On a picture-perfect Saturday afternoon, nine aspiring gardeners gathered around a raised bed of dirt in a Glassell Park backyard as instructor Deborah Eden Tull demonstrated how to add compost and loosen the soil with a spading fork before planting rows of lettuce and beets.
"This was just a mound of hard dirt in the beginning," Tull said, "and now it's getting really beautiful."
As she worked, a friendly yellow Lab romped around the grass, and students helped themselves to pitchers of water and bowls of organic oranges.
The only thing missing from the home setting was the homeowner, Mary Lu Coughlin. She had worked out an agreement to let Tull, owner of Creative Green Sustainability Coaching, hold three-hour organic gardening workshops in Coughlin's large fenced yard once a month. In exchange, Coughlin watched her yard "go from zero to edible soil." She also gets to reap the bounty of vegetables that have followed.
Coughlin and other like-minded Los Angeles homeowners are beginning to squeeze more use — and in some cases, more money — out of their patios, pools and cabanas. In arrangements that often involve complimentary or discounted services rather than an exchange of cash, they open their homes and yards to strangers for swim lessons, yoga instruction, perhaps children's music classes. Professionals such as Tull avoid paying rental fees while homeowners enjoy perks such as free massages or edible gardening consultations.

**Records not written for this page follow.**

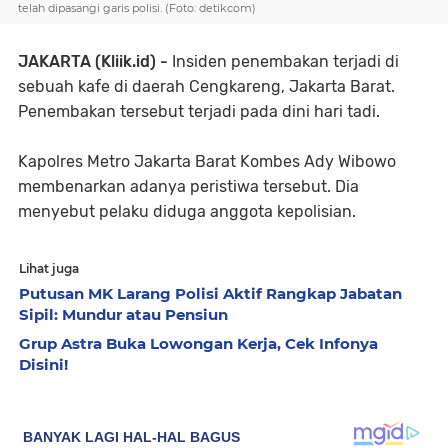
telah dipasangi garis polisi. (Foto: detikcom)
JAKARTA (Kliik.id) -
Insiden penembakan terjadi di
sebuah kafe di daerah Cengkareng, Jakarta Barat.
Penembakan tersebut terjadi pada dini hari tadi.
Kapolres Metro Jakarta Barat Kombes Ady Wibowo
membenarkan adanya peristiwa tersebut. Dia
menyebut pelaku diduga anggota kepolisian.
Lihat juga
Putusan MK Larang Polisi Aktif Rangkap Jabatan
Sipil: Mundur atau Pensiun
Grup Astra Buka Lowongan Kerja, Cek Infonya
Disini!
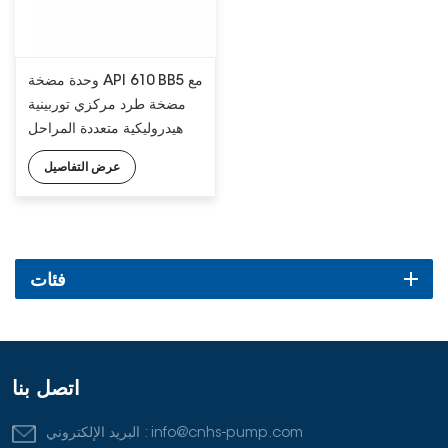
وحدة مضخة API 610 BB5 مع
مضخة طرد مركزي توربينية
هيدروليكية متعددة المراحل
عرض التفاصيل
فئات
اتصل بنا
info@cnhs-pump.com
البريد الإلكتروني :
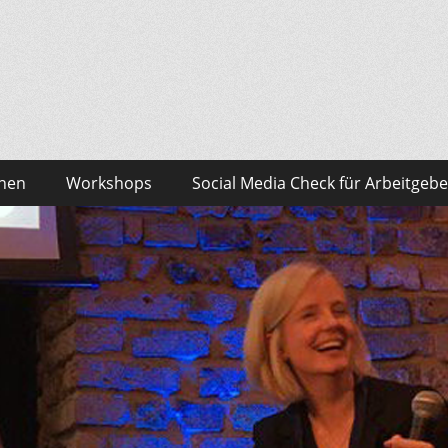
sonalmarketing Blog
edia – das findest du bei Team HR!
onen
Workshops
Social Media Check für Arbeitgebe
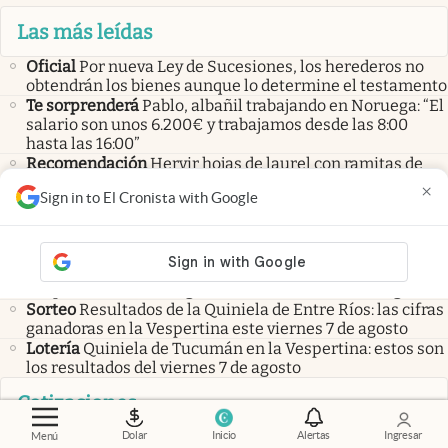
Las más leídas
Oficial
Por nueva Ley de Sucesiones, los herederos no
obtendrán los bienes aunque lo determine el testamento
Te sorprenderá
Pablo, albañil trabajando en Noruega: “El
salario son unos 6.200€ y trabajamos desde las 8:00
hasta las 16:00”
Recomendación
Hervir hojas de laurel con ramitas de
canela y clavo de olor | Por qué recomiendan hacerlo y
×
Sign in to El Cronista with Google
para qué sirve
Últimas noticias
Sorteo
Resultados de la Quiniela de Santa Fe en la
Vespertina: las cifras ganadores del viernes 7 de agosto
Sorteo
Resultados de la Quiniela de Entre Ríos: las cifras
ganadoras en la Vespertina este viernes 7 de agosto
Lotería
Quiniela de Tucumán en la Vespertina: estos son
los resultados del viernes 7 de agosto
Cotizaciones
Divisas
Precio del DÓLAR HOY: así cerró la cotización de
Dolar
Inicio
Alertas
Ingresar
Menú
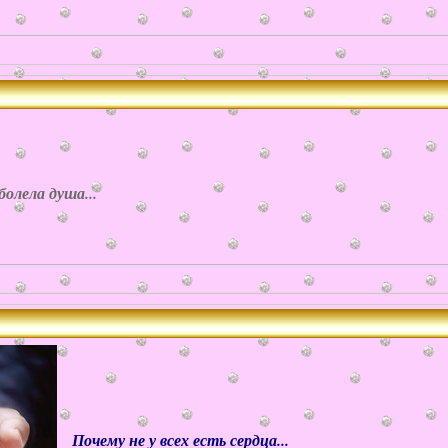
лела душа...
Почему не у всех есть сердца...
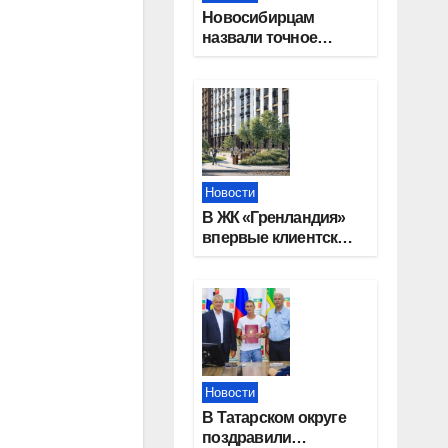
Новосибирцам
назвали точное
количество
выходных дней на
праздники в 2027
году
Новости
В ЖК «Гренландия»
впервые клиентские
дни от крупного
девелопера —
группы компаний
«СОЮЗ»
Новости
В Татарском округе
поздравили
.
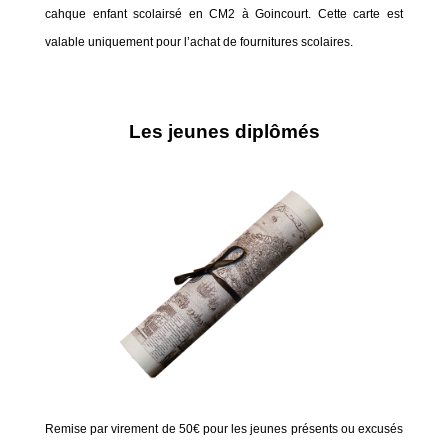
cahque enfant scolairsé en CM2 à Goincourt. Cette carte est
valable uniquement pour l’achat de fournitures scolaires.
Les jeunes diplômés
Remise par virement de 50€ pour les jeunes présents ou excusés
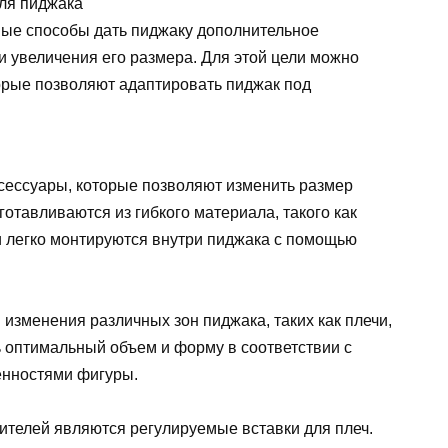
ные способы дать пиджаку дополнительное
и увеличения его размера. Для этой цели можно
орые позволяют адаптировать пиджак под
ксессуары, которые позволяют изменить размер
отавливаются из гибкого материала, такого как
и легко монтируются внутри пиджака с помощью
изменения различных зон пиджака, таких как плечи,
ь оптимальный объем и форму в соответствии с
енностями фигуры.
телей являются регулируемые вставки для плеч.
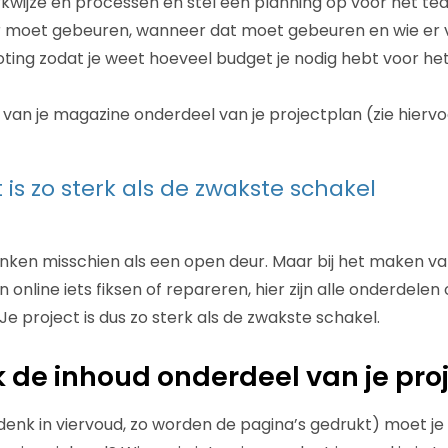
rkwijze en processen en stel een planning op voor het te
 moet gebeuren, wanneer dat moet gebeuren en wie er ve
ing zodat je weet hoeveel budget je nodig hebt voor he
van je magazine onderdeel van je projectplan (zie hiervoo
 is zo sterk als de zwakste schakel
inken misschien als een open deur. Maar bij het maken 
en online iets fiksen of repareren, hier zijn alle onderdele
e project is dus zo sterk als de zwakste schakel.
k de inhoud onderdeel van je pro
denk in viervoud, zo worden de pagina’s gedrukt) moet je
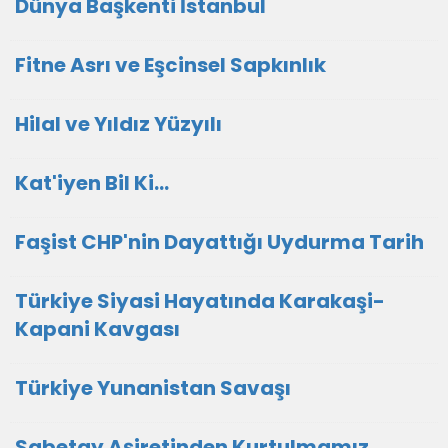
Dünya Başkenti İstanbul
Fitne Asrı ve Eşcinsel Sapkınlık
Hilal ve Yıldız Yüzyılı
Kat'iyen Bil Ki…
Faşist CHP'nin Dayattığı Uydurma Tarih
Türkiye Siyasi Hayatında Karakaşi-
Kapani Kavgası
Türkiye Yunanistan Savaşı
Sabetay Aşiretinden Kurtulmamız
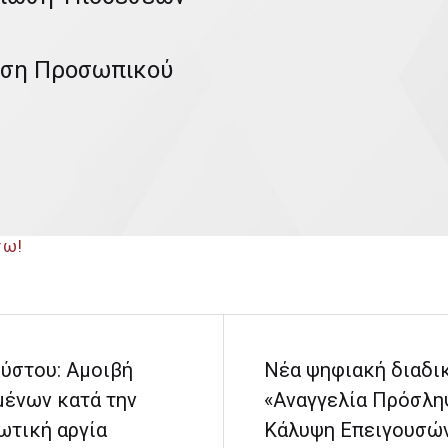
ηση Προσωπικού
τω!
ύστου: Αμοιβή
Νέα ψηφιακή διαδι
μένων κατά την
«Αναγγελία Πρόσλη
ωτική αργία
Κάλυψη Επειγουσώ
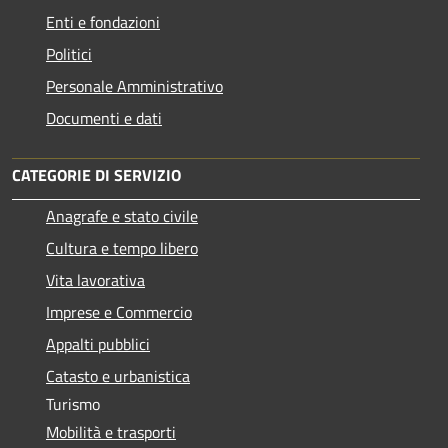
Enti e fondazioni
Politici
Personale Amministrativo
Documenti e dati
CATEGORIE DI SERVIZIO
Anagrafe e stato civile
Cultura e tempo libero
Vita lavorativa
Imprese e Commercio
Appalti pubblici
Catasto e urbanistica
Turismo
Mobilità e trasporti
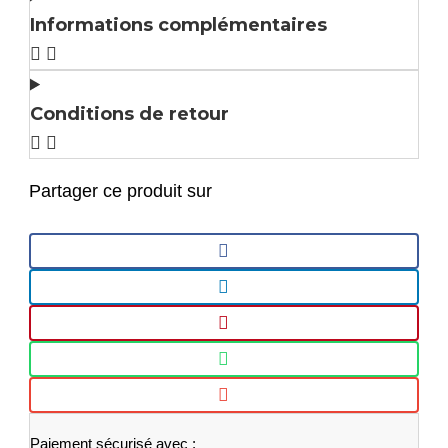
cuir
Informations complémentaires
avant
et
talon
Conditions de retour
fermés
coloris
Partager ce produit sur
bleu
ou
marron
PIKOLINOS
P.VALLARTA
Paiement sécurisé avec :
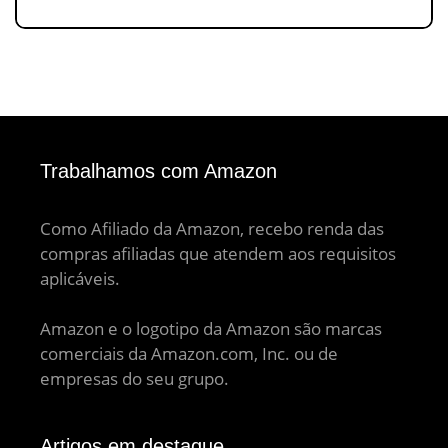
Trabalhamos com Amazon
Como Afiliado da Amazon, recebo renda das
compras afiliadas que atendem aos requisitos
aplicáveis.
Amazon e o logotipo da Amazon são marcas
comerciais da Amazon.com, Inc. ou de
empresas do seu grupo.
Artigos em destaque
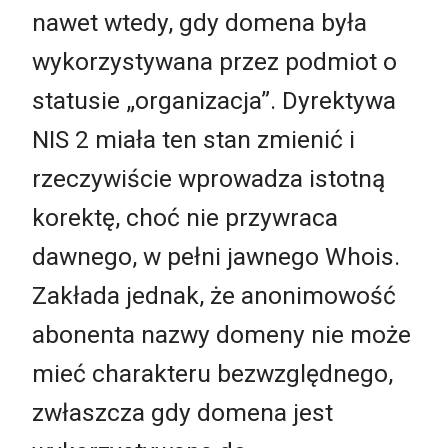
nawet wtedy, gdy domena była
wykorzystywana przez podmiot o
statusie „organizacja”. Dyrektywa
NIS 2 miała ten stan zmienić i
rzeczywiście wprowadza istotną
korektę, choć nie przywraca
dawnego, w pełni jawnego Whois.
Zakłada jednak, że anonimowość
abonenta nazwy domeny nie może
mieć charakteru bezwzględnego,
zwłaszcza gdy domena jest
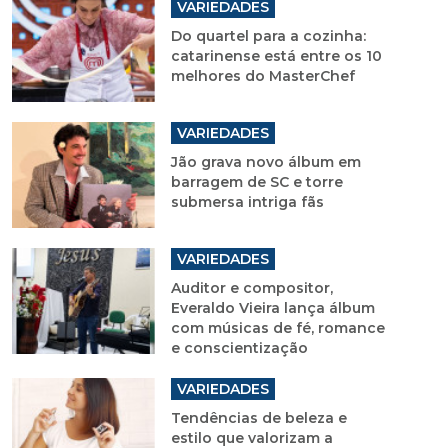
VARIEDADES
Do quartel para a cozinha:
catarinense está entre os 10
melhores do MasterChef
VARIEDADES
Jão grava novo álbum em
barragem de SC e torre
submersa intriga fãs
VARIEDADES
Auditor e compositor,
Everaldo Vieira lança álbum
com músicas de fé, romance
e conscientização
VARIEDADES
Tendências de beleza e
estilo que valorizam a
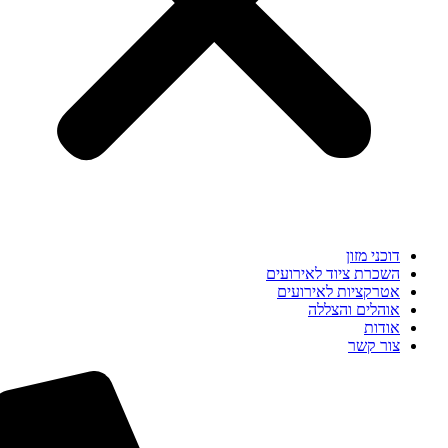
דוכני מזון
השכרת ציוד לאירועים
אטרקציות לאירועים
אוהלים והצללה
אודות
צור קשר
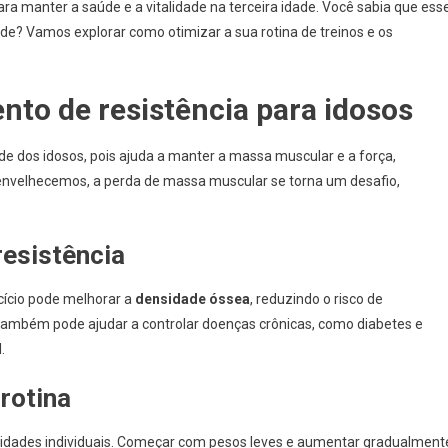
ara manter a saúde e a vitalidade na terceira idade. Você sabia que ess
de? Vamos explorar como otimizar a sua rotina de treinos e os
nto de resistência para idosos
e dos idosos, pois ajuda a manter a massa muscular e a força,
e envelhecemos, a perda de massa muscular se torna um desafio,
resistência
cício pode melhorar a
densidade óssea
, reduzindo o risco de
ambém pode ajudar a controlar doenças crônicas, como diabetes e
.
rotina
sidades individuais. Começar com pesos leves e aumentar gradualment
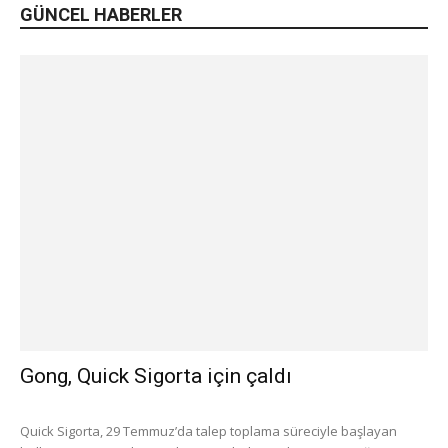
GÜNCEL HABERLER
Gong, Quick Sigorta için çaldı
Quick Sigorta, 29 Temmuz’da talep toplama süreciyle başlayan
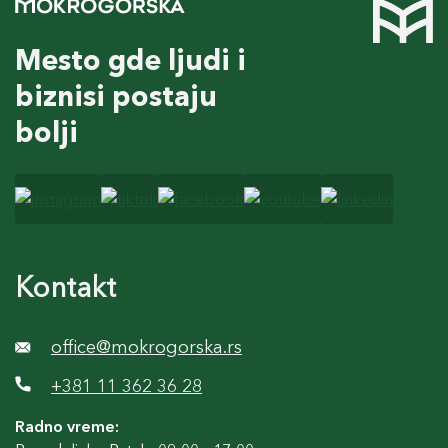
Mesto gde ljudi i
biznisi postaju
bolji
Kontakt
office@mokrogorska.rs
+381 11 362 36 28
Radno vreme:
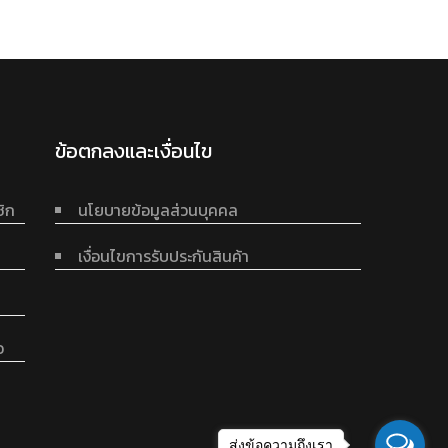
ข้อตกลงและเงื่อนไข
ชิก
นโยบายข้อมูลส่วนบุคคล
เงื่อนไขการรับประกันสินค้า
อ
ส่งข้อความถึงเรา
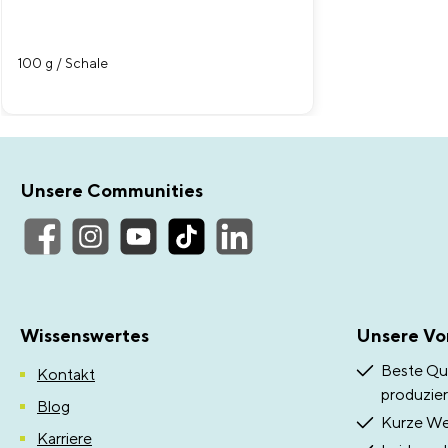
100 g / Schale
Unsere Communities
Wissenswertes
Unsere Vor
Beste Qua
Kontakt
produzier
Blog
Kurze Weg
Karriere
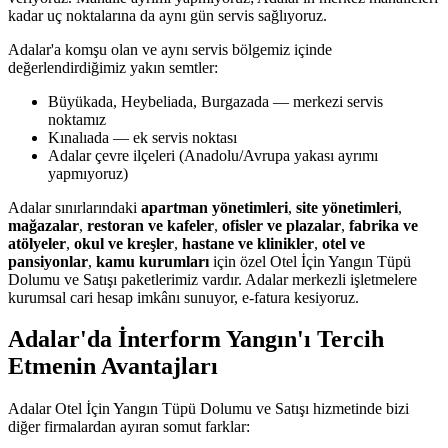
kadar uç noktalarına da aynı gün servis sağlıyoruz.
Adalar'a komşu olan ve aynı servis bölgemiz içinde
değerlendirdiğimiz yakın semtler:
Büyükada, Heybeliada, Burgazada — merkezi servis
noktamız
Kınalıada — ek servis noktası
Adalar çevre ilçeleri (Anadolu/Avrupa yakası ayrımı
yapmıyoruz)
Adalar sınırlarındaki
apartman yönetimleri
,
site yönetimleri
,
mağazalar
,
restoran ve kafeler
,
ofisler ve plazalar
,
fabrika ve
atölyeler
,
okul ve kreşler
,
hastane ve klinikler
,
otel ve
pansiyonlar
,
kamu kurumları
için özel Otel İçin Yangın Tüpü
Dolumu ve Satışı paketlerimiz vardır. Adalar merkezli işletmelere
kurumsal cari hesap imkânı sunuyor, e-fatura kesiyoruz.
Adalar'da İnterform Yangın'ı Tercih
Etmenin Avantajları
Adalar Otel İçin Yangın Tüpü Dolumu ve Satışı hizmetinde bizi
diğer firmalardan ayıran somut farklar:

The arrangement often requires patience and compromise. Homeowners have to deal with the unexpected arrival of pets, strangers who treat their yards like a public park and, in one instance, the surprise of a clothing-optional policy. On the other side, professionals counting on an idyllic work setting sometimes arrive to locked gates or children home sick from school.
Yet both sides praise the homegrown, community-based aspect of the arrangement and say the benefits make up for any sacrifices.
"It was selfishly convenient for me," said Dana Kibler, who has opened her Hancock Park home to children's music classes taught by local singer Melissa Green. Kibler, the chief financial officer of a venture capital firm and mother of two young boys, picked the time and day of the hour-long group class and didn't have to spend extra time driving to and from another location. Because she was new to the area, hosting classes "gave me the opportunity to reach out to the people in the neighborhood and make some friends," Kibler said.
It makes sense that more people are finding creative ways to use their properties, especially in Southern California, where swimming pools, tennis courts and other amenities are common, said Jack Kyser, the recently retired founding economist of the Los Angeles County Economic Development Corp.
"Because of the economic downturn, I think people are looking at unusual ways to generate some income for themselves," Kyser said. "So if somebody is working out of a home office — and there's a lot of people in Los Angeles County who do that — they're home, and they can sort of watch over things, maybe take advantage of it."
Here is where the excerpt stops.